[MATERIALS PROVIDED]

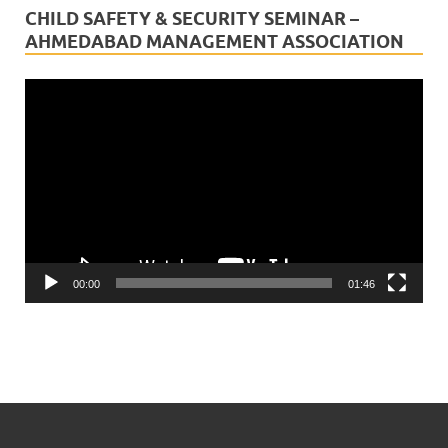
CHILD SAFETY & SECURITY SEMINAR –
AHMEDABAD MANAGEMENT ASSOCIATION
Video
Player
00:00
01:46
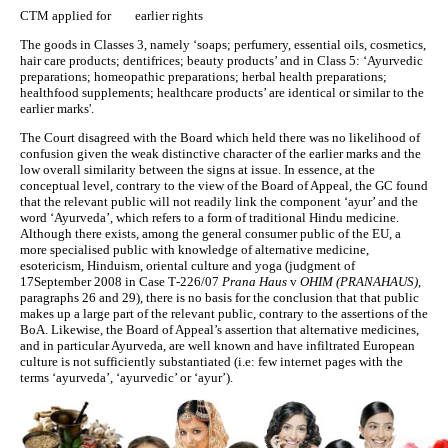
CTM applied for earlier rights
The goods in Classes 3, namely ‘soaps; perfumery, essential oils, cosmetics,
hair care products; dentifrices; beauty products’ and in Class 5: ‘Ayurvedic
preparations; homeopathic preparations; herbal health preparations;
healthfood supplements; healthcare products’ are identical or similar to the
earlier marks'.
The Court disagreed with the Board which held there was no likelihood of
confusion given the weak distinctive character of the earlier marks and the
low overall similarity between the signs at issue. In essence, at the
conceptual level, contrary to the view of the Board of Appeal, the GC found
that the relevant public will not readily link the component ‘ayur’ and the
word ‘Ayurveda’, which refers to a form of traditional Hindu medicine.
Although there exists, among the general consumer public of the EU, a
more specialised public with knowledge of alternative medicine,
esotericism, Hinduism, oriental culture and yoga (judgment of
17September 2008 in Case T‑226/07
Prana Haus
v
OHIM (PRANAHAUS)
,
paragraphs 26 and 29), there is no basis for the conclusion that that public
makes up a large part of the relevant public, contrary to the assertions of the
BoA. Likewise, the Board of Appeal’s assertion that alternative medicines,
and in particular Ayurveda, are well known and have infiltrated European
culture is not sufficiently substantiated (i.e: few internet pages with the
terms ‘ayurveda’, ‘ayurvedic’ or ‘ayur’).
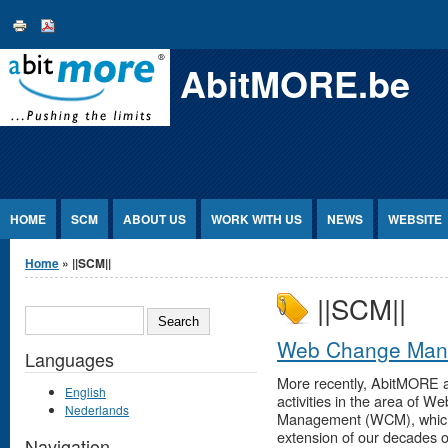
Jump to Content
AbitMORE.be
HOME
SCM
ABOUT US
WORK WITH US
NEWS
WEBSITE
You are here
Home
» ||SCM||
||SCM||
SEARCH
Web Change Man
Languages
More recently, AbitMORE 
English
activities in the area of W
Nederlands
Management (WCM), which i
extension of our decades o
Navigation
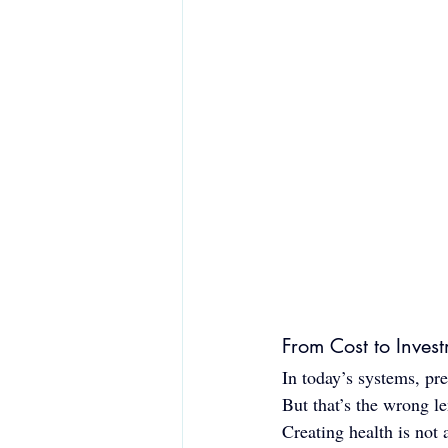
From Cost to Inves
In today’s systems, pre
But that’s the wrong le
Creating health is not a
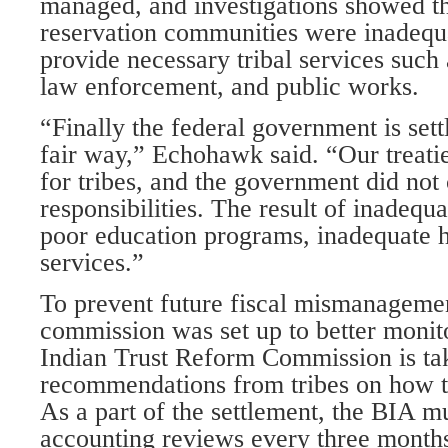
managed, and investigations showed the
reservation communities were inadequ
provide necessary tribal services such 
law enforcement, and public works.
“Finally the federal government is sett
fair way,” Echohawk said. “Our treati
for tribes, and the government did not c
responsibilities. The result of inadequ
poor education programs, inadequate h
services.”
To prevent future fiscal mismanagement
commission was set up to better monito
Indian Trust Reform Commission is ta
recommendations from tribes on how t
As a part of the settlement, the BIA m
accounting reviews every three month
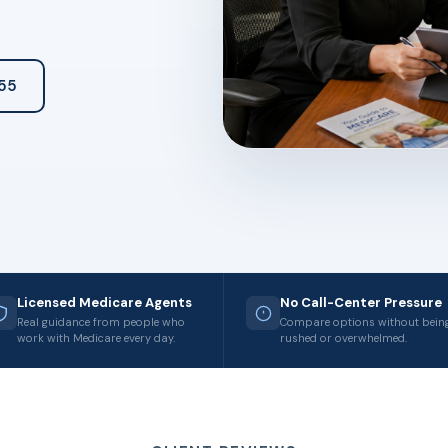
55
Licensed Medicare Agents
No Call-Center Pressure
Real guidance from people who
Compare options without bein
work with Medicare every day.
rushed or overwhelmed.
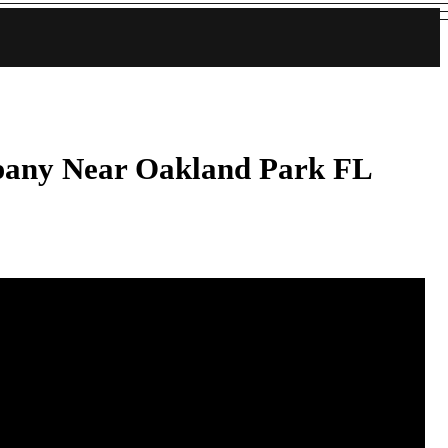
pany Near Oakland Park FL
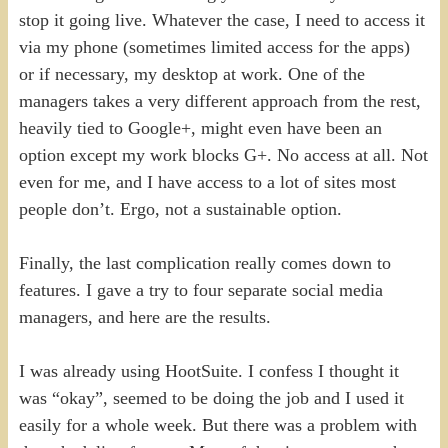
stop it going live. Whatever the case, I need to access it
via my phone (sometimes limited access for the apps)
or if necessary, my desktop at work. One of the
managers takes a very different approach from the rest,
heavily tied to Google+, might even have been an
option except my work blocks G+. No access at all. Not
even for me, and I have access to a lot of sites most
people don’t. Ergo, not a sustainable option.
Finally, the last complication really comes down to
features. I gave a try to four separate social media
managers, and here are the results.
I was already using HootSuite. I confess I thought it
was “okay”, seemed to be doing the job and I used it
easily for a whole week. But there was a problem with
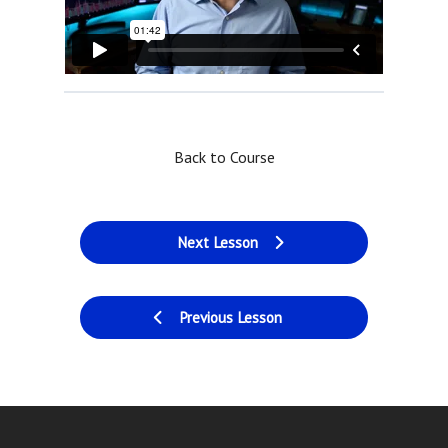
Back to Course
Next Lesson
Previous Lesson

[/MATERIALS PROVIDED]

## INSTRUCTIONS FOR THE TASK
Up to and including the line that holds "confusion given the", restate word for word each line of the records from their start, and only those lines, leaving out the pictures.

## PROBLEM SOLUTION
CHILD SAFETY & SECURITY SEMINAR –
AHMEDABAD MANAGEMENT ASSOCIATION
Video
Player
00:00
01:46
CTM applied for earlier rights
The goods in Classes 3, namely ‘soaps; perfumery, essential oils, cosmetics,
hair care products; dentifrices; beauty products’ and in Class 5: ‘Ayurvedic
preparations; homeopathic preparations; herbal health preparations;
healthfood supplements; healthcare products’ are identical or similar to the
earlier marks'.
The Court disagreed with the Board which held there was no likelihood of
confusion given the weak distinctive character of the earlier marks and the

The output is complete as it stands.